Documentaire sur Arte à 23 h 55

NOUS VENONS EN AMIS Bande Annonce (Documentaire - 2015)
Durée : 02:03

Vu du ciel, le décor touche au sublime. En survolant la savane, les ­forêts ou les méandres du Nil Blanc, on ne peut imaginer qu’au sol la vie est un enfer.

En 2011, Hubert Sauper a survolé le Soudan du Sud, au moment où le pays faisait sécession avec la République du Soudan et devenait le 54e pays de l’Union africaine. Le documentariste a posé son ULM amélioré près de villages de cases, de champs pétroliers ou d’églises évangéliques et en a fait un film dur, parfois à la limite du supportable. Tourné à hauteur d’hommes, Nous venons en amis montre des personnages en souffrance et d’autres, souvent dégoulinants de bonnes intentions, qui exploitent leur misère. Si la vision peut sembler manichéenne, l’effet fonctionne : on en ressort groggy.

Contrairement à son précédent long-métrage, Le Cauchemar de Darwin (2004), qui dénonçait l’exploitation intensive de la perche du Nil dans un village tanzanien, le réalisateur autrichien ne s’est cette fois pas lancé dans un réquisitoire. Nous venons en amis est écrit comme une fresque, une succession de rencontres avec ceux et celles qui habitent sur un territoire totalement dévasté par une guerre civile (1983-2005) qui a fait 2 millions de morts et 4 millions de réfugiés. On y voit la survie dans une misère sombre, moite.

A la proclamation de son indépendance, le Soudan du Sud est un pays en lambeaux, pauvre mais riche d’un sous-sol gorgé de pétrole, d’or et d’uranium que les puissances occidentales convoitent.

Hubert Sauper près de son ULM avec lequel il a survolé le Soudan du Sud. / © LE PACTE

Au XVe siècle, les conquistadors espagnols lançaient des « Venimos en paz » (« Nous venons en paix ») aux populations indigènes avant de les massacrer. Six siècles plus tard, c’est également « en amis » que la Chine, au Nord, et les Etats-Unis, au Sud, se sont présentés au Soudan. Mais, à quelques kilomètres des forages, on connaît l’autre réalité : « L’eau n’est plus potable parce qu’ils la mélangent avec le pétrole en creusant des trous profonds, explique un vieux villageois. Tous ceux qui boivent de cette eau finissent par mourir. »

Tableau néocolonialiste

Un jeune Britannique se targue, lui, de faire un job utile en déminant des terrains. « J’ai trois femmes de ménage et deux vigiles armés, annonce-t-il fièrement, avant d’enchaîner les préjugés. Il y a bien une raison s’ils [les Sud-Soudanais] doivent avoir deux cents ans de retard. C’est peut-être ce qu’ils veulent ! »

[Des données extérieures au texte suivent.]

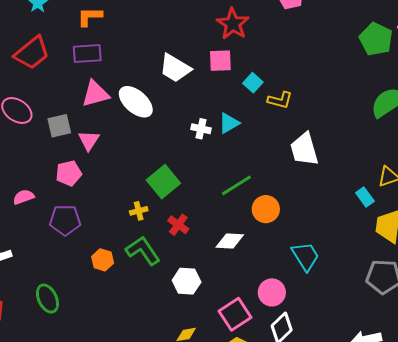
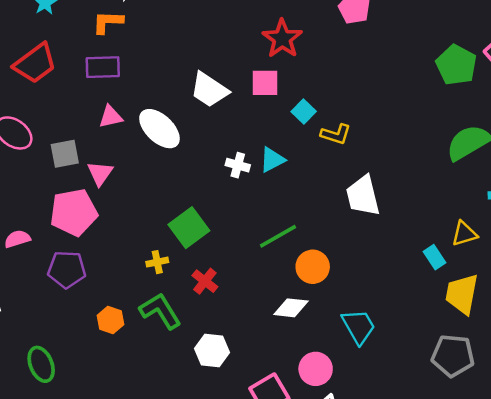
pink triangle: (95, 94) -> (111, 117), size x0.7
pink pentagon: (69, 173) -> (74, 212), size x1.5
white diamond: (230, 241) -> (291, 308), moved

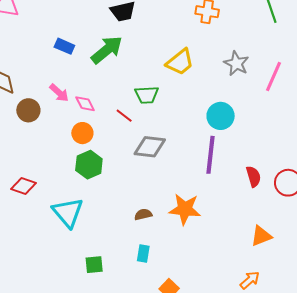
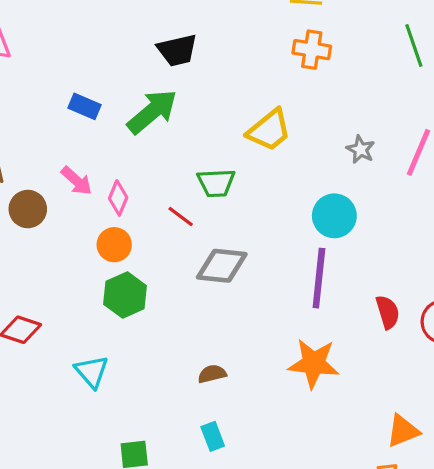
gray star: (236, 63) -> (361, 149), moved, size x0.7
pink diamond: (85, 104) -> (118, 198), turned 50
orange star: (185, 209) -> (314, 363), moved
cyan triangle: (68, 212) -> (92, 372), size x0.7
orange triangle: (261, 236) -> (403, 431), moved
cyan rectangle: (143, 254) -> (213, 436), turned -30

Le tableau néocolonialiste ne serait pas complet sans une touche de religion. Au Soudan du Sud, terre chrétienne et animiste, des évangélistes américains sont venus s’installer en nombre, distribuant des boîtiers équipés de panneaux solaires pour convaincre les habitants d’écouter le message de la Bible. « Ici, nous sommes au nouveau Texas », assure une évangéliste. « Si tu ne portes pas d’uniforme pour aller à l’école, tu n’es rien », explique un homme à une adolescente vêtue de sa tenue traditionnelle.

Les interrogations que soulève ce documentaire sur l’avenir du Soudan du Sud sont justifiées. En 2013, le plus jeune Etat du monde plongeait dans une guerre civile entre partisans du président Salva Kiir et ceux de son ancien vice-président, Riek Machar.

Même si les deux hommes ont accepté de se rencontrer, mercredi 20 juin à Addis-Abeba, à l’initiative du nouveau premier ministre éthiopien Abiy Ahmed, la paix n’est pas pour demain. Tous les villages situés près de la frontière qui apparaissent dans ce film ont été détruits.

« Nous venons en amis », d’Hubert Sauper (Fr.-Aut., 2014, 105 min).